Work to be completed:
Work out how many lines of the data contain "Kanal" and reply with that number alone.

Records provided:
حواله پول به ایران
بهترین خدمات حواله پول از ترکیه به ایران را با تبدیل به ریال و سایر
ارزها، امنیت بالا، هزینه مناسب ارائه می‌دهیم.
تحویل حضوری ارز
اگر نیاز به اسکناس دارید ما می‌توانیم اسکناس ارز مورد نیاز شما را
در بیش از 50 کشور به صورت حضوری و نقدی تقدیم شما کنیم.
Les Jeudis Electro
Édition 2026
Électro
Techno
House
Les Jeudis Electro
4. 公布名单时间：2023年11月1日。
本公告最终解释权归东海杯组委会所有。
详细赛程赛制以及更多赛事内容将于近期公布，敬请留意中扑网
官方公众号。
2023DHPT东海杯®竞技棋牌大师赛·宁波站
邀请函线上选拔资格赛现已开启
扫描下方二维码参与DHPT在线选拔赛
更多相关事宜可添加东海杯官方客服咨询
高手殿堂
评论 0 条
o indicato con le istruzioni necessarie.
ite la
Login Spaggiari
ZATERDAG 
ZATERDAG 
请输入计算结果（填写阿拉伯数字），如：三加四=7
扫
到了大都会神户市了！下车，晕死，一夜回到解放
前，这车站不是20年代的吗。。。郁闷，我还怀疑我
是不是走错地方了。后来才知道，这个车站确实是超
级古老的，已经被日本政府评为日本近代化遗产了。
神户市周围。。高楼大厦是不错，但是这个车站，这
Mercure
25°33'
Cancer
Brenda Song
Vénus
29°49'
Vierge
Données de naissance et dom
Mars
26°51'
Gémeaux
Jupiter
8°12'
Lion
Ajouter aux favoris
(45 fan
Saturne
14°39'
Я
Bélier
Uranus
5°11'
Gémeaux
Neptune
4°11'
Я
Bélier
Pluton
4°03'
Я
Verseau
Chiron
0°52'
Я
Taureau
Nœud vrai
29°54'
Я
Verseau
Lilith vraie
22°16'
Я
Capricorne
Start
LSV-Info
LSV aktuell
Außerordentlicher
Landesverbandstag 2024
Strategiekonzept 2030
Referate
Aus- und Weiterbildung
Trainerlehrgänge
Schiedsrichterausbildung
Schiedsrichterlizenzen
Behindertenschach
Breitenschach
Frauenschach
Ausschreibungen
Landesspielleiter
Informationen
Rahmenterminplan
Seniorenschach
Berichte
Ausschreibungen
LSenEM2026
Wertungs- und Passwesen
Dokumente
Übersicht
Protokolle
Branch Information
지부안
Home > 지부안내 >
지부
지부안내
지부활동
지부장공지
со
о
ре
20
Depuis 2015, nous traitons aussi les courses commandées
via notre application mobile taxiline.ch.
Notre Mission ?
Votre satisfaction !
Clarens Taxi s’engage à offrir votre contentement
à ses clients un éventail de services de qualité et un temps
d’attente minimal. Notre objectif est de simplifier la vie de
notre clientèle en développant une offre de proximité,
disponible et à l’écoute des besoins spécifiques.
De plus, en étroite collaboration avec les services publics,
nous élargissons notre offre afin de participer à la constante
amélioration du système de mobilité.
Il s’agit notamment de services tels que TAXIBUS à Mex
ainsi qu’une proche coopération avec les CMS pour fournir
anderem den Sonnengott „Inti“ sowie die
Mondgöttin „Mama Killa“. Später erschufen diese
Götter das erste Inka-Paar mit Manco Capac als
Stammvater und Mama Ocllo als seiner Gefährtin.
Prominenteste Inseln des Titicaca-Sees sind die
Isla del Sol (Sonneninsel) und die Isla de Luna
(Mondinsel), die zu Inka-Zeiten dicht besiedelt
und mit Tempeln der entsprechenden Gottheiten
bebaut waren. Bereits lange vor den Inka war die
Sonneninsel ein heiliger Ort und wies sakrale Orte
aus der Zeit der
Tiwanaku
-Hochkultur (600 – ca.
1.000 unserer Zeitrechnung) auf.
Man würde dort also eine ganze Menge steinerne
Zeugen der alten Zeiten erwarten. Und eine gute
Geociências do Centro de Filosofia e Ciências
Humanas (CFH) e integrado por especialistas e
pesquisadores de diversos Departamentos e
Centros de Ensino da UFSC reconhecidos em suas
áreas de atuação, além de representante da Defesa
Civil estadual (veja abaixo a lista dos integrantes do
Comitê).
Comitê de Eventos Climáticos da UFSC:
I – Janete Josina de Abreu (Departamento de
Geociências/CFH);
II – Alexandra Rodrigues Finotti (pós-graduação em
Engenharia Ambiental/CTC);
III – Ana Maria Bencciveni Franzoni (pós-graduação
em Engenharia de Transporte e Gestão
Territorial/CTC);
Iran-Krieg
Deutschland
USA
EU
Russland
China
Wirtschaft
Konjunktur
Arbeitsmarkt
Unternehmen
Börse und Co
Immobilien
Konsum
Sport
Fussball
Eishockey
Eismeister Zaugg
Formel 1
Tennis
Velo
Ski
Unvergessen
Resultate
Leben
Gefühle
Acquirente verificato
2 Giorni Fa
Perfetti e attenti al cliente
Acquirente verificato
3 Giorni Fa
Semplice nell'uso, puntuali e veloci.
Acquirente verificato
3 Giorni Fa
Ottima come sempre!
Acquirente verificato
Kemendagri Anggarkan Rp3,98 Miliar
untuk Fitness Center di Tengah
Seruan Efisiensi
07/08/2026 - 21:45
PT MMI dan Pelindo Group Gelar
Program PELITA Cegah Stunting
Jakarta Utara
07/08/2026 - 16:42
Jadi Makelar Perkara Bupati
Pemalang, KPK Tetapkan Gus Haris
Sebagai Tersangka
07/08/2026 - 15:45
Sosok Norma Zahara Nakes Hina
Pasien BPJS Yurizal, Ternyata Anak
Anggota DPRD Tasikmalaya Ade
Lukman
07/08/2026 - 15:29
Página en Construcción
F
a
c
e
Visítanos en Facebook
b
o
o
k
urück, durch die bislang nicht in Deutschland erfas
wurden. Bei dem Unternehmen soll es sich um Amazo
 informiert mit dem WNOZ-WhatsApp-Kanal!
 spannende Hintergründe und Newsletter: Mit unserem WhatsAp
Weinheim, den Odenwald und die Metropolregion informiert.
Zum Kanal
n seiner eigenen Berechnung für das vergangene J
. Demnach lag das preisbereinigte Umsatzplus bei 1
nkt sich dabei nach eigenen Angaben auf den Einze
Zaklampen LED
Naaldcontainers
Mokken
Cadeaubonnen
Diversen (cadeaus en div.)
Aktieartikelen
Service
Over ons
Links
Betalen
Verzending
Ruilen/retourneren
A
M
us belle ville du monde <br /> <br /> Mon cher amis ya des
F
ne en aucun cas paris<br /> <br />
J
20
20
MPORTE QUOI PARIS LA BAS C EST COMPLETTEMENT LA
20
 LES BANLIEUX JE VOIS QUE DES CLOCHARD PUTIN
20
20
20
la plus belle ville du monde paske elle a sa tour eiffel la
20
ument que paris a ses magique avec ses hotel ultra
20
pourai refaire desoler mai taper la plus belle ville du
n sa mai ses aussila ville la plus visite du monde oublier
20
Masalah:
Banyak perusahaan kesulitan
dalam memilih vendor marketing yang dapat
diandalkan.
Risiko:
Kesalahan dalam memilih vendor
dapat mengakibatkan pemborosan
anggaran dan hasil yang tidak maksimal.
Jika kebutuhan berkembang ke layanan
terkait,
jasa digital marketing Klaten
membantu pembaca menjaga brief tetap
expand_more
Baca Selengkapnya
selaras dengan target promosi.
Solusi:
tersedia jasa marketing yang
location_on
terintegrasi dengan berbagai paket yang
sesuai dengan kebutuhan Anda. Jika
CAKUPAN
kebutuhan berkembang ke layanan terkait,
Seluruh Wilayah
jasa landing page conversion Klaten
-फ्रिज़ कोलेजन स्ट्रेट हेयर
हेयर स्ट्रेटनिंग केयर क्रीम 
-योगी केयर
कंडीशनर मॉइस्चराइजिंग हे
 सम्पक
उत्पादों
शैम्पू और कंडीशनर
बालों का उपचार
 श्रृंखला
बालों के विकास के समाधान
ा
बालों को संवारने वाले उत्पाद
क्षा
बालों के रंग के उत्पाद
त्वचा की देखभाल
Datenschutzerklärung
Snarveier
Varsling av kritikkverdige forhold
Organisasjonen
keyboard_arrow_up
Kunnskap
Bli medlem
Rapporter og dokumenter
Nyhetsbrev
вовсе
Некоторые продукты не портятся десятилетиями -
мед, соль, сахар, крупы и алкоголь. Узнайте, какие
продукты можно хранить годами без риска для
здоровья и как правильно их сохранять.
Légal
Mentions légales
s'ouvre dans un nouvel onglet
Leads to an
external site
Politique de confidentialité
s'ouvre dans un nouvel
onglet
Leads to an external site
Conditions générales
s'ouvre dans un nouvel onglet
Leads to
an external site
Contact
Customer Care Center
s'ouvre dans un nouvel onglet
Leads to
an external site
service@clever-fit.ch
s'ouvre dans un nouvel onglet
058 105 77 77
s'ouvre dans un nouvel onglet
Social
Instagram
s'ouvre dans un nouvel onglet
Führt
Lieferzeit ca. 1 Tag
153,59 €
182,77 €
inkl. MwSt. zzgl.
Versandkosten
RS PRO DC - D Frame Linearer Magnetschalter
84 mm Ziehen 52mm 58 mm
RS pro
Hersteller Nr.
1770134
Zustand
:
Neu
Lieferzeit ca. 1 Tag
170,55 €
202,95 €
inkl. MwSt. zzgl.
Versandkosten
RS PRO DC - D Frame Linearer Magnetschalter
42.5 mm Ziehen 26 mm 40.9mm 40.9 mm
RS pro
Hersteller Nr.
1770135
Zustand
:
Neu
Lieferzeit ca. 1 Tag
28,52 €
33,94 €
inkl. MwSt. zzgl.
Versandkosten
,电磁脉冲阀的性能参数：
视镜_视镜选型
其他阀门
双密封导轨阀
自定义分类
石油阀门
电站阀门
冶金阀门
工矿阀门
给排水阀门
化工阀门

Your solution:
2